Thursday, July 06, 2023

Titan musings

I've some not-quite-connected thoughts about the thing.

There's a transcript going around allegedly from the fatal dive. You may have seen it. While waiting for my tea to cool down I watched an engineer comment on it. He claimed that the reported depths show that the craft was descending far too fast, which is consistent with the transcript being a fake. (Or that his estimates were naive--"descend fast at first and then more slowly when you get close" is a plausible approach.) Perhaps ship-to-craft questions were mainly for crew health and not for information, but if I had a hand in the design there'd be as much telemetry monitoring on the craft as the bandwidth would carry; you'd hope they'd not need to ask the crew for wattage numbers. Granted they sometimes lost communications, so the bandwidth wouldn't be great, and a relay system would be quite difficult and expensive to build and position.
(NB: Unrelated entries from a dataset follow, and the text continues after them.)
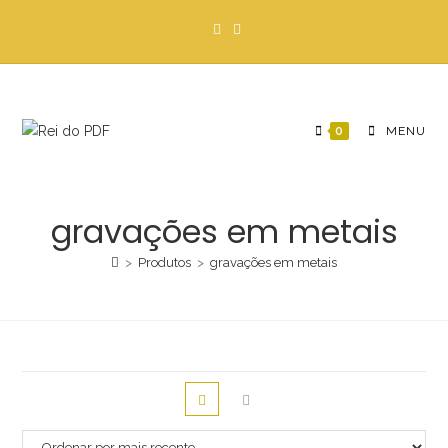
Ir
para
o
conteúdo
0
MENU
gravações em metais
>
Produtos
>
gravações em metais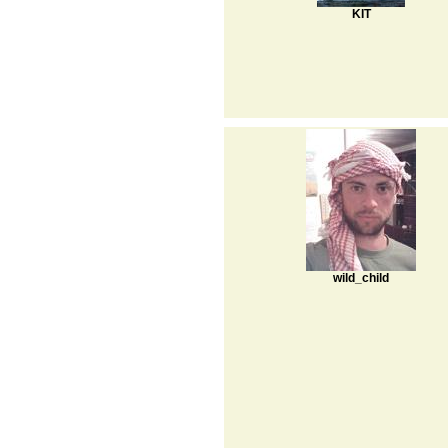
KIT
wild_child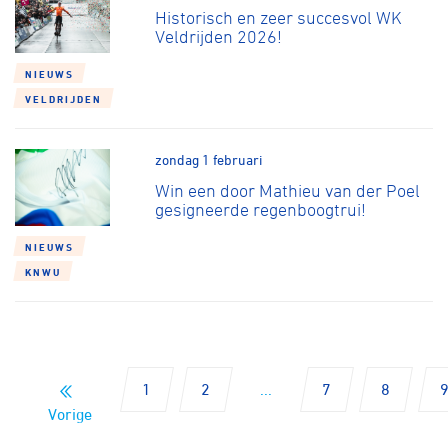
Historisch en zeer succesvol WK
Veldrijden 2026!
NIEUWS
VELDRIJDEN
zondag 1 februari
Win een door Mathieu van der Poel
gesigneerde regenboogtrui!
NIEUWS
KNWU
1
2
...
7
8
Vorige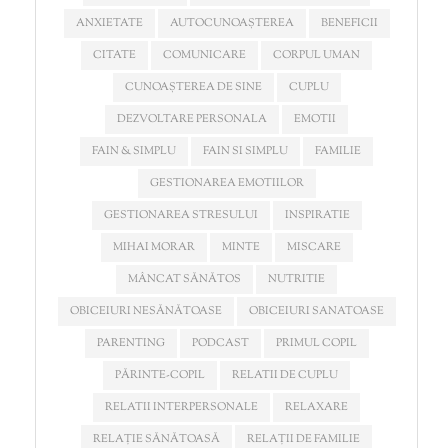
ANXIETATE
AUTOCUNOAȘTEREA
BENEFICII
CITATE
COMUNICARE
CORPUL UMAN
CUNOAȘTEREA DE SINE
CUPLU
DEZVOLTARE PERSONALA
EMOTII
FAIN & SIMPLU
FAIN SI SIMPLU
FAMILIE
GESTIONAREA EMOTIILOR
GESTIONAREA STRESULUI
INSPIRATIE
MIHAI MORAR
MINTE
MISCARE
MÂNCAT SĂNĂTOS
NUTRITIE
OBICEIURI NESĂNĂTOASE
OBICEIURI SANATOASE
PARENTING
PODCAST
PRIMUL COPIL
PĂRINTE-COPIL
RELATII DE CUPLU
RELATII INTERPERSONALE
RELAXARE
RELAȚIE SĂNĂTOASĂ
RELAȚII DE FAMILIE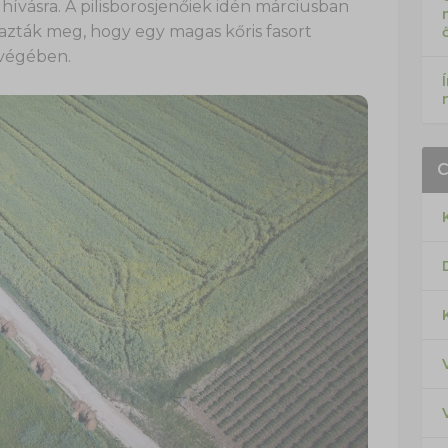
hívásra. A pilisborosjenőiek idén márciusban
azták meg, hogy egy magas kőris fasort
 végében.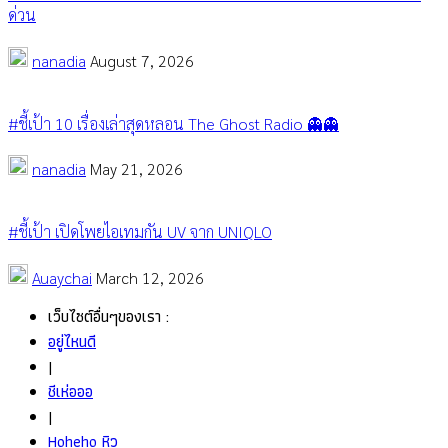
ด่วน
nanadia
August 7, 2026
#ชี้เป้า 10 เรื่องเล่าสุดหลอน The Ghost Radio 👻👻
nanadia
May 21, 2026
#ชี้เป้า เปิดโพยไอเทมกัน UV จาก UNIQLO
Auaychai
March 12, 2026
เว็บไซต์อื่นๆของเรา :
อยู่ไหนดี
|
ชีเห่อออ
|
Hoheho หิว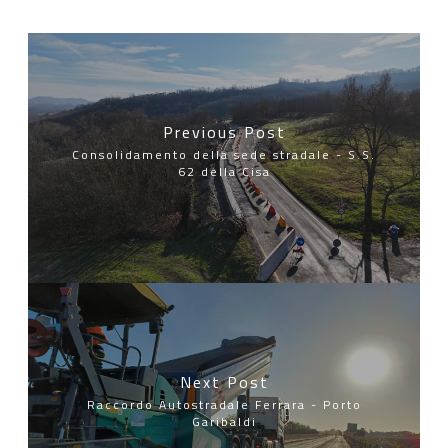
Previous Post
Consolidamento della sede stradale - S.S.
62 della Cisa
Next Post
Raccordo Autostradale Ferrara - Porto
Garibaldi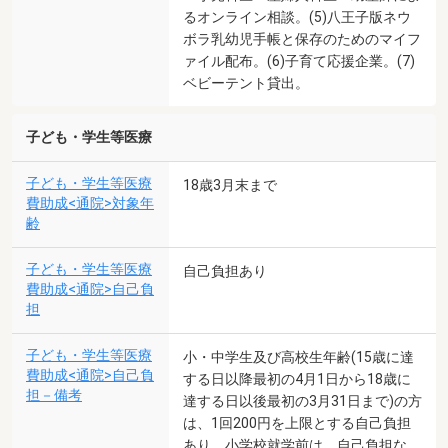
るオンライン相談。(5)八王子版ネウ
ボラ乳幼児手帳と保存のためのマイフ
ァイル配布。(6)子育て応援企業。(7)
ベビーテント貸出。
子ども・学生等医療
子ども・学生等医療
18歳3月末まで
費助成<通院>対象年
齢
子ども・学生等医療
自己負担あり
費助成<通院>自己負
担
子ども・学生等医療
小・中学生及び高校生年齢(15歳に達
費助成<通院>自己負
する日以降最初の4月1日から18歳に
担－備考
達する日以後最初の3月31日まで)の方
は、1回200円を上限とする自己負担
あり。小学校就学前は、自己負担な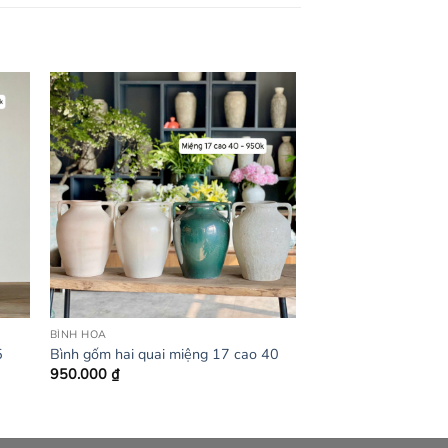
BÌNH HOA
5
Bình gốm hai quai miệng 17 cao 40
950.000
₫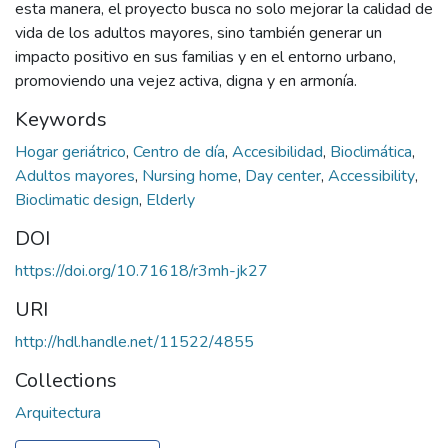
esta manera, el proyecto busca no solo mejorar la calidad de
vida de los adultos mayores, sino también generar un
impacto positivo en sus familias y en el entorno urbano,
promoviendo una vejez activa, digna y en armonía.
Keywords
Hogar geriátrico
,
Centro de día
,
Accesibilidad
,
Bioclimática
,
Adultos mayores
,
Nursing home
,
Day center
,
Accessibility
,
Bioclimatic design
,
Elderly
DOI
https://doi.org/10.71618/r3mh-jk27
URI
http://hdl.handle.net/11522/4855
Collections
Arquitectura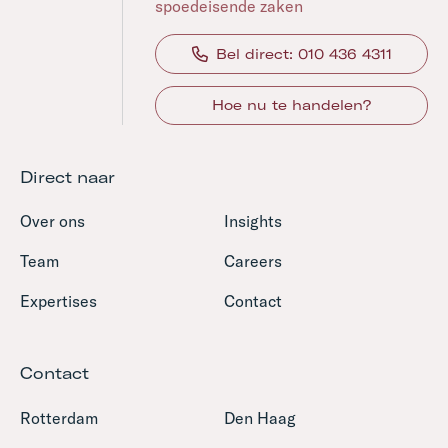
spoedeisende zaken
Bel direct: 010 436 4311
Hoe nu te handelen?
Direct naar
Over ons
Insights
Team
Careers
Expertises
Contact
Contact
Rotterdam
Den Haag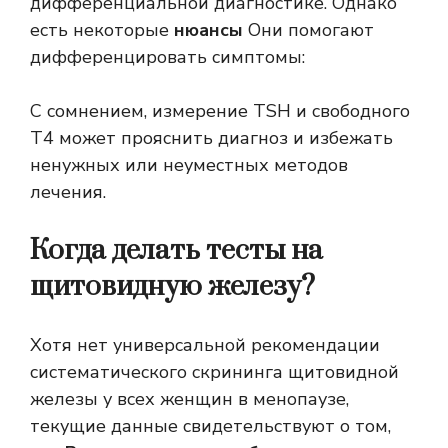
дифференциальной диагностике. Однако
есть некоторые
нюансы
Они помогают
дифференцировать симптомы:
С сомнением, измерение TSH и свободного
T4 может прояснить диагноз и избежать
ненужных или неуместных методов
лечения.
Когда делать тесты на
щитовидную железу?
Хотя нет универсальной рекомендации
систематического скрининга щитовидной
железы у всех женщин в менопаузе,
текущие данные свидетельствуют о том,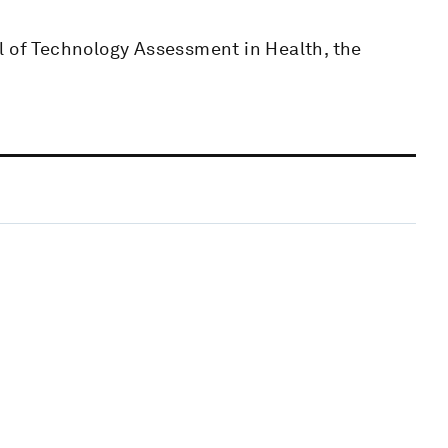
l of Technology Assessment in Health, the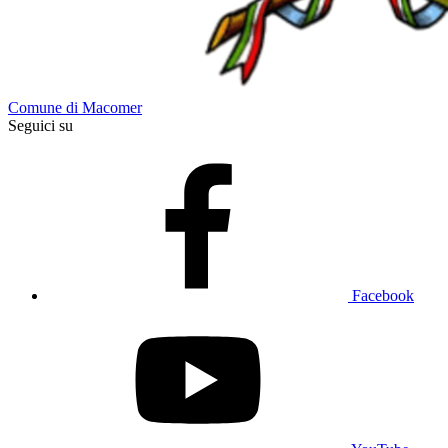
Comune di Macomer
Seguici su
Facebook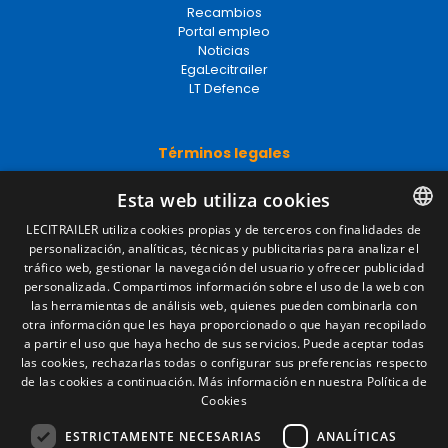
Recambios
Portal empleo
Noticias
EgaLecitrailer
LT Defence
Términos legales
Aviso legal
Esta web utiliza cookies
Política de privacidad
Política de cookies
LECITRAILER utiliza cookies propias y de terceros con finalidades de
Condiciones generales de venta
personalización, analíticas, técnicas y publicitarias para analizar el
SPANISH
Gestionar cookies
tráfico web, gestionar la navegación del usuario y ofrecer publicidad
ENGLISH
personalizada. Compartimos información sobre el uso de la web con
las herramientas de análisis web, quienes pueden combinarla con
FRENCH
otra información que les haya proporcionado o que hayan recopilado
Contacto
a partir el uso que haya hecho de sus servicios. Puede aceptar todas
ITALIAN
las cookies, rechazarlas todas o configurar sus preferencias respecto
Camino de los Huertos, S/N. Apdo 100
de las cookies a continuación.
Más información en nuestra Política de
50620 - Casetas (Zaragoza) SPAIN
PORTUGUESE
Cookies
ESTRICTAMENTE NECESARIAS
ANALÍTICAS
+(34) 976 462 121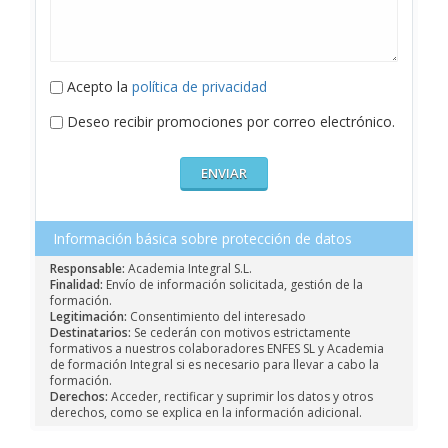
Acepto la
política de privacidad
Deseo recibir promociones por correo electrónico.
Información básica sobre protección de datos
Responsable:
Academia Integral S.L.
Finalidad:
Envío de información solicitada, gestión de la
formación.
Legitimación:
Consentimiento del interesado
Destinatarios:
Se cederán con motivos estrictamente
formativos a nuestros colaboradores ENFES SL y Academia
de formación Integral si es necesario para llevar a cabo la
formación.
Derechos:
Acceder, rectificar y suprimir los datos y otros
derechos, como se explica en la información adicional.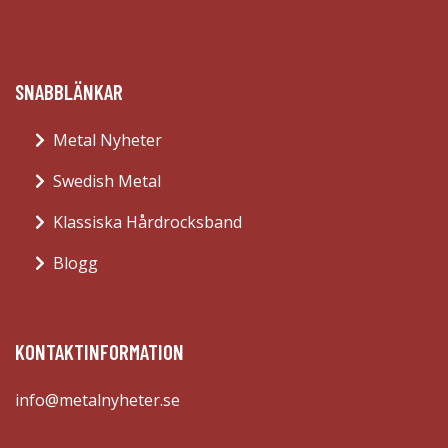
SNABBLÄNKAR
Metal Nyheter
Swedish Metal
Klassiska Hårdrocksband
Blogg
KONTAKTINFORMATION
info@metalnyheter.se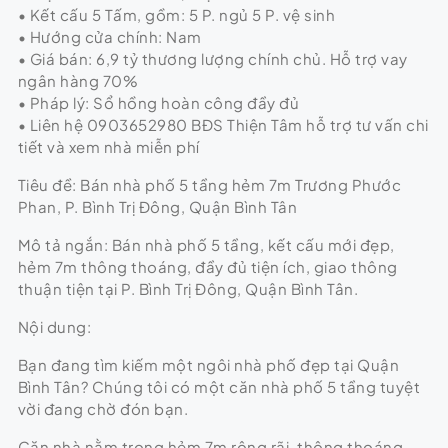
• Kết cấu 5 Tấm, gồm: 5 P. ngủ 5 P. vệ sinh
• Hướng cửa chính: Nam
• Giá bán: 6,9 tỷ thương lượng chính chủ. Hỗ trợ vay
ngân hàng 70%
• Pháp lý: Sổ hồng hoàn công đầy đủ
• Liên hệ 0903652980 BĐS Thiện Tâm hỗ trợ tư vấn chi
tiết và xem nhà miễn phí
Tiêu đề: Bán nhà phố 5 tầng hẻm 7m Trương Phước
Phan, P. Bình Trị Đông, Quận Bình Tân
Mô tả ngắn: Bán nhà phố 5 tầng, kết cấu mới đẹp,
hẻm 7m thông thoáng, đầy đủ tiện ích, giao thông
thuận tiện tại P. Bình Trị Đông, Quận Bình Tân.
Nội dung:
Bạn đang tìm kiếm một ngôi nhà phố đẹp tại Quận
Bình Tân? Chúng tôi có một căn nhà phố 5 tầng tuyệt
vời đang chờ đón bạn.
Căn nhà nằm trong hẻm 7m rộng rãi, thông thoáng,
So, if you could only send a few numbers, what would they be? Depth and a summary hull health value?

The business about ascending very slowly after dropping the ballast doesn't seem to make a lot of sense. If they succeeded in dropping all the ballast they should be as on buoyant as on the previous trips. The devil is in the details, of course, and I don't know what was in the tail cone--I figure it was just for streamlining and let water in freely. But just based on the crude schematics google shows me, I suspect the slow ascent isn't true and the transcript is fake.

But while listening to the engineer, it occurred to me that cracking and hull failure could begin non-catastrophically. If the seal at one side leaks just a bit, and water seeps in at an edge to begin to delaminate the outer half mm or so of the carbon hull, it might crackle quite a bit. There was some (unfortunately) unknown safety factor in the hull design, so I assume they could lose a bit of the outside and live. There were edges at the endcaps, but also at every perforation. If delamination aggressively peeled up sheets of the outer hull, could those bits puncture or otherwise interfere with the operation of the systems outside? I can't think of a good reason why the power should fail without a short or a severing. Assuming the power did fail this time. It did fail on earlier tests.

Though--the batteries were where? I find the schematics online to be less than useful. If they were outside, and since they had battery problems before, it sounds like they had an issue with protecting the batteries.

At the scale of fractions of a mm I don't think the difference between a round hole through the hull and a flat edge at the endcap makes much difference to delamination of the glue layers. I'd guess that it was harder to verify the seal on a small perforation than on a big flat edge, though the big one has more edge to worry about.

Once again, I don't find the detail I'd prefer--but what goes through those perforations, and is it robust against a small leak compressing the contents?

I assume they designed the parts so that the titanium caps would compress by almost the same amount as the carbon/epoxy body. This was a custom carbon-fiber mix, so I doubt that whatever I find online for bulk modulus is going to be relevant--and the body's compressibility won't be the same along the axis as it will "squeezing the can". (Plus the bulk modulus value changes with pressure) If the cap and body compress differently, the joints between the two get stressed as the body bows in or out.

Just trying to chase some low-hanging fruit gets me into nit-picky research details. I assume those "50yo white guys" are familiar with these things--and charge accordingly.